[Task details]
Whenever a line of the entries below holds the string "Dísztárgyak", copy that line and return it.

Entries taken from a collection
────

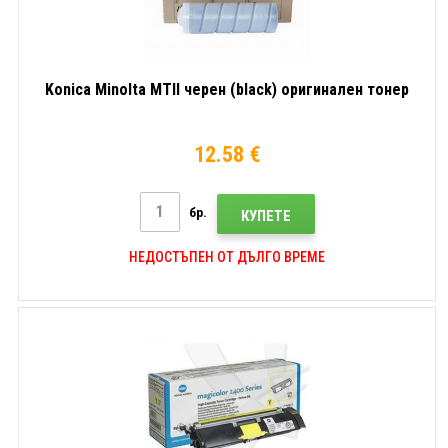
Konica Minolta MTII черен (black) оригинален тонер
12.58 €
бр.
КУПЕТЕ
НЕДОСТЪПЕН ОТ ДЪЛГО ВРЕМЕ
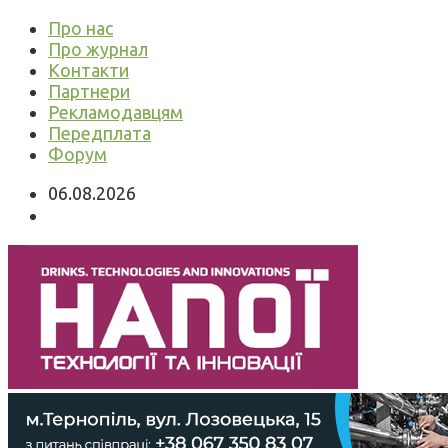
Про нас
Про журнал
Контакти
Партнери
Рекламодавцям
Передплата
Форум
06.08.2026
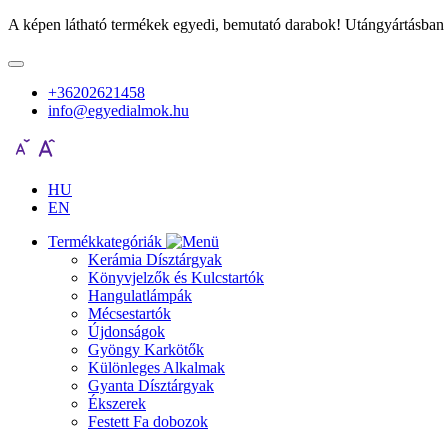
A képen látható termékek egyedi, bemutató darabok! Utángyártásban 
+36202621458
info@egyedialmok.hu
HU
EN
Termékkategóriák
Kerámia Dísztárgyak
Könyvjelzők és Kulcstartók
Hangulatlámpák
Mécsestartók
Újdonságok
Gyöngy Karkötők
Különleges Alkalmak
Gyanta Dísztárgyak
Ékszerek
Festett Fa dobozok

────

[Exercise solution]
Kerámia Dísztárgyak
Gyanta Dísztárgyak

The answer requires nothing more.